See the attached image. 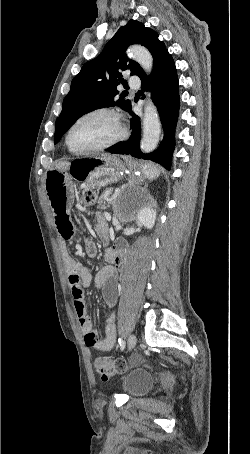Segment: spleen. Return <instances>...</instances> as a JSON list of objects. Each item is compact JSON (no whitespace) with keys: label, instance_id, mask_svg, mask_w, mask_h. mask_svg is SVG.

* * *

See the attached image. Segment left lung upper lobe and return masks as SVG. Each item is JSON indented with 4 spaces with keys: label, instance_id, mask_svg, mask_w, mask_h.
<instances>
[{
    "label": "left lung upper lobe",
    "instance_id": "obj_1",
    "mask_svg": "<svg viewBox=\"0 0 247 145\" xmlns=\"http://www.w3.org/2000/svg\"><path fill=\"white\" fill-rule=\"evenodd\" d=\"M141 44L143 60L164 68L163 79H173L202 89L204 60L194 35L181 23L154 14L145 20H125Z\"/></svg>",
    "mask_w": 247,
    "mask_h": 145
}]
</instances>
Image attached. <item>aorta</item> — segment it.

--

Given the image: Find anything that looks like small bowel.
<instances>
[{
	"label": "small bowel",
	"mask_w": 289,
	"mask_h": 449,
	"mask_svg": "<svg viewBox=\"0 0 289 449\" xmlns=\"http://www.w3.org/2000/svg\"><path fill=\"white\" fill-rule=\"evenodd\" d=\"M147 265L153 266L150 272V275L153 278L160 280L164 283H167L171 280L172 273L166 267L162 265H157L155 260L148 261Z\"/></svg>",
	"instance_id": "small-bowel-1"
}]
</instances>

__The problem__.
Your answer must be the lines above from the one containing "See the attached image. Segment left" to the one containing "Image attached. <item>aorta</item>", both included, restated word for word.

__Result__.
See the attached image. Segment left lung upper lobe and return masks as SVG. Each item is JSON indented with 4 spaces with keys: label, instance_id, mask_svg, mask_w, mask_h.
<instances>
[{
    "label": "left lung upper lobe",
    "instance_id": "obj_1",
    "mask_svg": "<svg viewBox=\"0 0 247 145\" xmlns=\"http://www.w3.org/2000/svg\"><path fill=\"white\" fill-rule=\"evenodd\" d=\"M141 44L143 60L164 68L163 79H173L202 89L204 60L194 35L181 23L154 14L145 20H125Z\"/></svg>",
    "mask_w": 247,
    "mask_h": 145
}]
</instances>
Image attached. <item>aorta</item> — segment it.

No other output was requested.